As leis que regem a simpatia e a antipatia são variadas e complexas.

A base de todas essas leis é a seguinte lei: "o semelhante atrai o semelhante".

Como somos seres complexos, podemos ser olhados segundo muitos aspectos, tendo pontos de afinidade num aspecto e divergências num outro aspecto.

Um advogado terá afinidades com um professor por serem ambos operários da palavra. Mas poderá haver grandes divergências de temperamento, ou de moralidade. Daí nascerão tensões, pois se de um lado há atração, de outro há repulsa.

Se atendermos ao fator atração, unindo-nos, o fator repulsa provocará choques. Se atendermos ao fator repulsa, afastando-nos, o fator atração provocará carências. Duros dilemas.

Essas atrações e repulsas terão vários níveis de intensidade e também de profundidade na alma.

Há atrações e repulsas superficiais, derivadas principalmente de circunstâncias. Por trabalharmos numa mesma organização, sentimo-nos atraídos pelos nossos colegas de trabalho. Por vezes achamos até que poderosos laços de amizade nos unem. Mas, tão logo mudamos de emprego, os laços se desfazem.

Há atrações e repulsas extremamente profundas, forjadas ao longo dos séculos, no curso das re-encarnações, difíceis de serem resolvidas.

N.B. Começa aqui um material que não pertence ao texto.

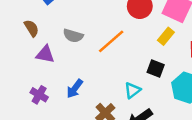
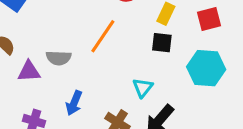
gray semicircle: (73, 36) -> (59, 58), moved
black square: (156, 69) -> (162, 43), moved

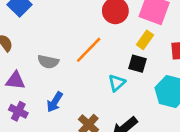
purple triangle: (29, 71) -> (15, 80), moved
cyan triangle: (143, 88) -> (117, 83), moved

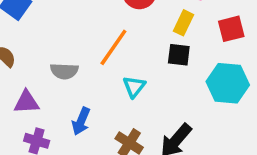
cyan triangle: (117, 83) -> (134, 87), moved

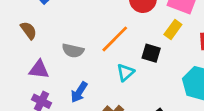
black square: (179, 55) -> (151, 53), moved

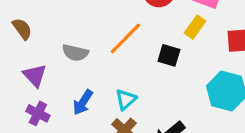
purple triangle: (39, 69) -> (35, 75), turned 40
cyan triangle: (125, 72) -> (126, 99), moved

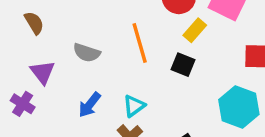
yellow rectangle: (195, 27) -> (195, 30), moved
orange line: (125, 39) -> (140, 43), turned -66
purple cross: (38, 113) -> (23, 104), moved

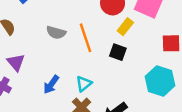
gray semicircle: (87, 53) -> (56, 32), moved

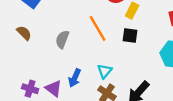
gray semicircle: (56, 32) -> (62, 39), moved, turned 108
purple triangle: (16, 62) -> (54, 88), moved

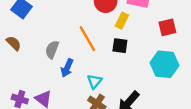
blue arrow: (75, 78) -> (67, 68), moved

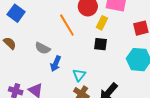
orange line: (87, 39) -> (67, 25), moved
gray semicircle: (52, 50) -> (43, 48), turned -84

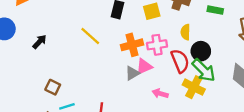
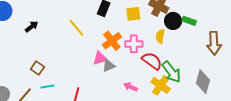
orange cross: (132, 45) -> (112, 41), turned -30
black circle: (201, 51) -> (173, 21), moved
red semicircle: (180, 61) -> (152, 61), turned -40
pink triangle: (144, 66) -> (100, 58), moved

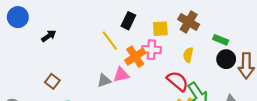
black circle: (173, 21) -> (226, 59), moved
yellow line: (77, 28) -> (110, 41), moved
pink cross: (134, 44) -> (151, 50), moved
gray triangle: (109, 66) -> (104, 81), moved

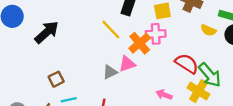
black arrow: (49, 36) -> (47, 32), size x1.6
yellow semicircle: (188, 55) -> (208, 30), moved, turned -72
brown square: (52, 81) -> (56, 79), turned 32

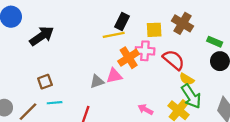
yellow line: (111, 30) -> (114, 35), moved, turned -65
yellow semicircle: (208, 30) -> (187, 79), moved
red semicircle: (187, 64) -> (174, 60), moved

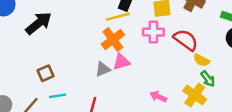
orange cross: (129, 58) -> (113, 39), moved
green arrow: (191, 96) -> (208, 79), size x0.6

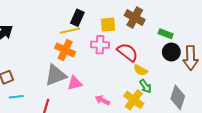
orange cross: (113, 39) -> (65, 50), turned -30
pink triangle: (121, 62) -> (75, 83), moved
gray triangle: (103, 69) -> (56, 75), size x1.6

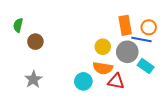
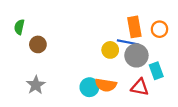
blue line: (142, 40) -> (128, 42), moved
cyan rectangle: (146, 66) -> (156, 71), turned 35
orange semicircle: (103, 68) -> (106, 85), moved
red triangle: (116, 81) -> (140, 87), moved

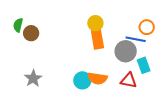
orange rectangle: (134, 27) -> (97, 39), moved
blue line: (128, 42) -> (136, 39), moved
brown circle: (38, 44) -> (31, 33), moved
yellow circle: (110, 50) -> (95, 23), moved

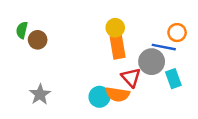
red triangle: (129, 80) -> (131, 77), moved, turned 36

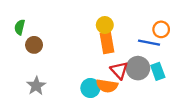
brown circle: (38, 40) -> (34, 45), moved
gray circle: (152, 62) -> (138, 68), moved

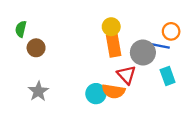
gray circle: (138, 68) -> (143, 53), moved

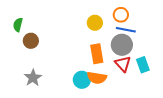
orange circle: (171, 31) -> (121, 15), moved
orange rectangle: (114, 45) -> (97, 54), moved
blue line: (158, 45) -> (126, 30), moved
red triangle: (126, 75) -> (123, 64), moved

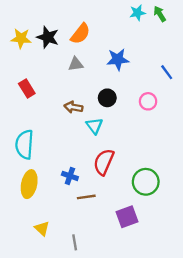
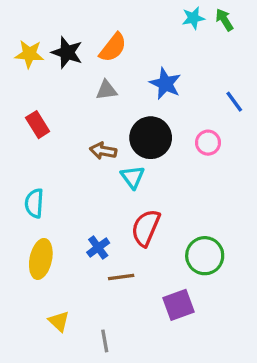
blue star: (118, 59) -> (165, 84), turned 30
black circle: (107, 98) -> (151, 138), size x1.6
cyan semicircle: (24, 144) -> (34, 203), size x0.7
blue cross: (70, 176) -> (98, 248), turned 35

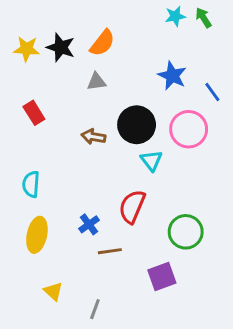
blue star: (165, 84) -> (172, 76), moved
pink circle: (208, 143) -> (189, 129), size x1.6
cyan triangle: (133, 177) -> (151, 160), moved
gray line: (105, 341) -> (95, 309), turned 30

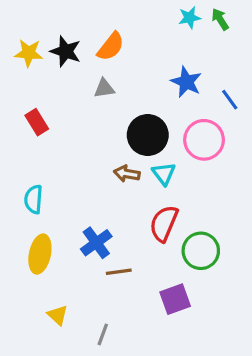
brown arrow: (93, 137) -> (127, 174), moved
red semicircle: (132, 207) -> (164, 223), moved
blue cross: (89, 224) -> (96, 243), size x1.4

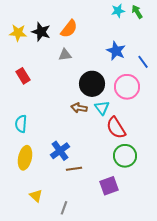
red semicircle: (164, 223) -> (116, 128), moved, turned -55

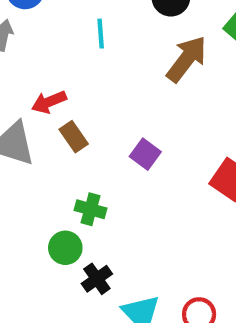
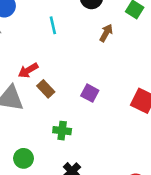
brown arrow: (187, 59) -> (106, 33), size x0.6
green circle: (65, 248) -> (24, 158), moved

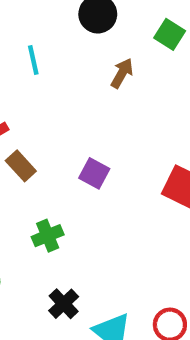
green cross: (62, 131) -> (48, 236), turned -30

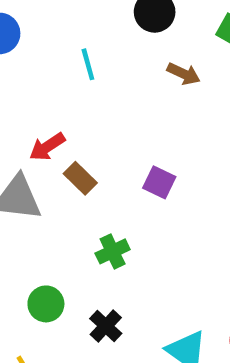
brown arrow: (122, 73) -> (184, 74), turned 88
black cross: (64, 304) -> (106, 326), moved

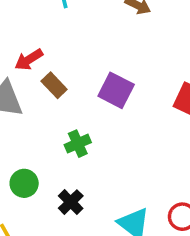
purple square: (159, 182) -> (116, 90), size x1.4

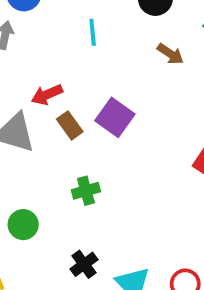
purple square: (116, 90) -> (115, 117), moved
black cross: (71, 202) -> (84, 264), moved

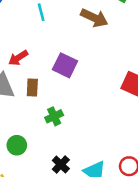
brown arrow: (170, 54) -> (94, 18), size x1.5
brown rectangle: (70, 125) -> (32, 87), moved, turned 48

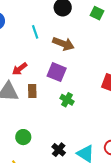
brown arrow: (94, 18) -> (63, 44), moved
green cross: (54, 116) -> (67, 100), moved, turned -32

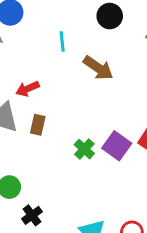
purple square: (57, 72) -> (117, 146), moved
black cross: (59, 150) -> (32, 215), moved

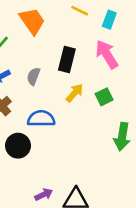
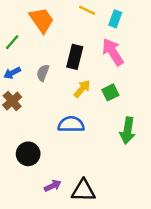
blue semicircle: (41, 119) -> (71, 124), moved
black circle: (18, 146) -> (28, 154), moved

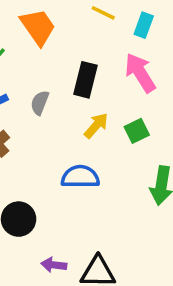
purple arrow: (53, 186) -> (54, 265), turned -147

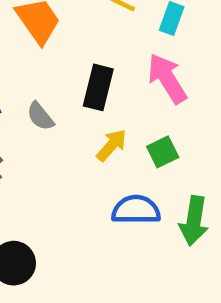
gray semicircle: (40, 103) -> (40, 116), turned -60
blue semicircle: (80, 177) -> (136, 210), moved

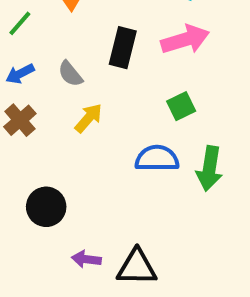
pink arrow: (167, 78) -> (185, 40), turned 105
yellow arrow: (112, 145) -> (88, 118), moved

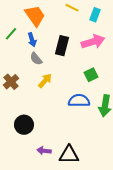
blue arrow: (20, 74) -> (32, 40), moved, turned -80

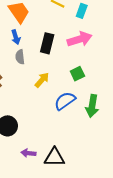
gray semicircle: (36, 59) -> (20, 57), turned 32
yellow arrow: (45, 81) -> (42, 80), moved
blue semicircle: (79, 101) -> (65, 101), turned -35

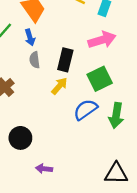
black rectangle: (47, 43) -> (65, 60), moved
green square: (77, 74) -> (100, 79), size x1.5
black triangle: (54, 157) -> (116, 173), moved

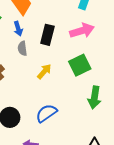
black rectangle: (65, 60) -> (47, 35), moved
blue semicircle: (85, 110) -> (46, 113), moved

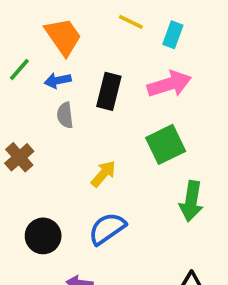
blue arrow: (18, 29) -> (58, 80), turned 96
yellow arrow: (44, 71) -> (103, 174), moved

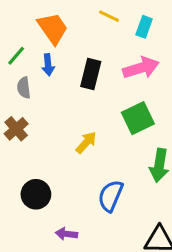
blue arrow: (58, 80) -> (48, 65), turned -85
gray semicircle: (65, 115) -> (24, 88), moved
blue semicircle: (107, 229) -> (111, 196), moved, turned -32

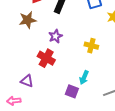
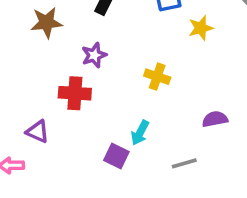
red cross: (46, 58) -> (75, 93), turned -30

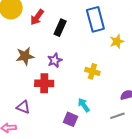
brown star: (46, 22) -> (25, 56), moved
cyan arrow: (140, 133) -> (84, 105), turned 120
gray line: (184, 163) -> (117, 116), moved

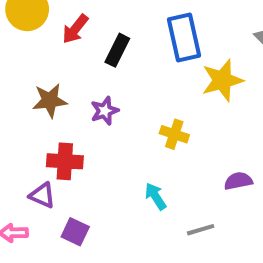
yellow star: (117, 41) -> (222, 80), size x1.5
red cross: (44, 83) -> (65, 161), moved
gray line: (117, 116) -> (201, 230), moved
purple square: (71, 119) -> (75, 232), moved

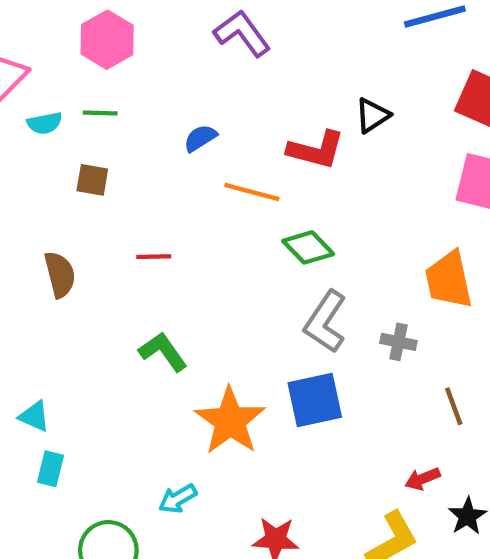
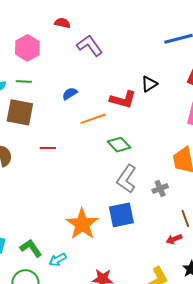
brown square: (92, 180) -> (20, 112), size x1.8
orange line: (252, 192) -> (93, 119), turned -35
gray cross: (398, 342) -> (160, 188), turned -35
green L-shape: (163, 352) -> (31, 248), moved
red arrow: (423, 479) -> (174, 239), moved

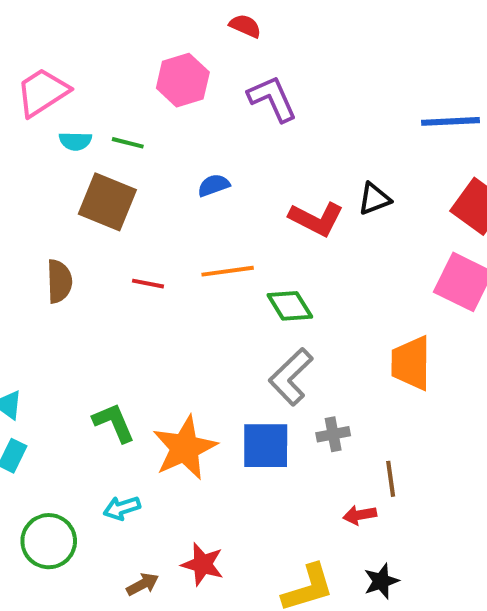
red semicircle: (62, 23) -> (245, 26), moved
pink hexagon: (27, 48) -> (183, 80), moved
orange line: (93, 119) -> (228, 271), moved
gray cross: (160, 188) -> (333, 434), moved
green L-shape: (31, 248) -> (114, 423), moved

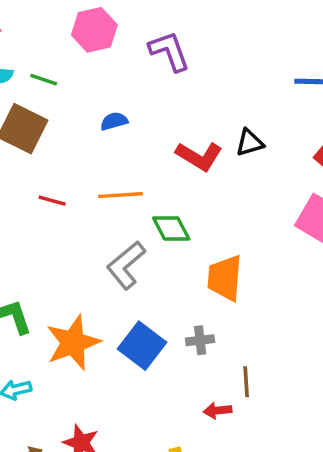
orange trapezoid: (411, 363) -> (225, 278), moved
gray L-shape: (291, 377) -> (126, 265), moved
blue square: (266, 446) -> (142, 346), turned 33

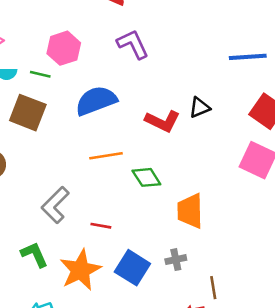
pink hexagon: (94, 30) -> (64, 48), moved
blue semicircle: (114, 121) -> (96, 101), size x2.0
red line: (52, 201) -> (101, 226), moved
gray L-shape: (126, 265) -> (55, 205), moved

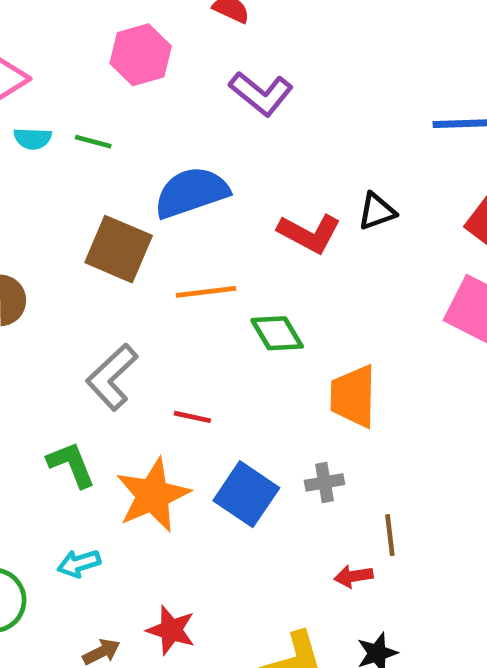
purple L-shape: (133, 44) -> (261, 93), turned 152
pink hexagon: (64, 48) -> (141, 55), moved
brown square: (28, 113) -> (119, 249), moved

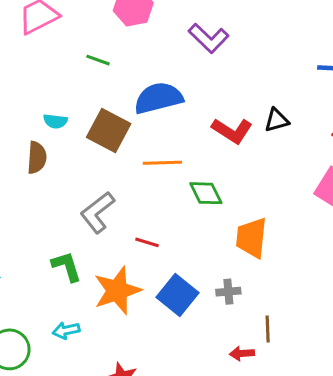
cyan semicircle: (33, 139) -> (55, 121), moved

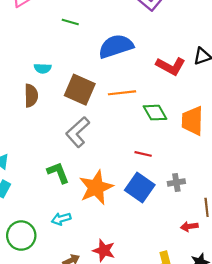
brown square: (109, 131) -> (80, 90), moved
orange trapezoid: (251, 238) -> (192, 121), moved
red line: (147, 242) -> (143, 154), moved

É da lei de Deus que todo relacionamento humano seja equacionado no amor.

A família é um instrumento de Deus para o crescimento do amor. É na família que surgirão estes mecanismos de atração e repulsão com mais intensidade.

Jesus, na última ceia, questionado por João sobre quem o trairia, disse a João, referindo-se a Judas: "O que come comigo no mesmo prato, este é o que me trairá."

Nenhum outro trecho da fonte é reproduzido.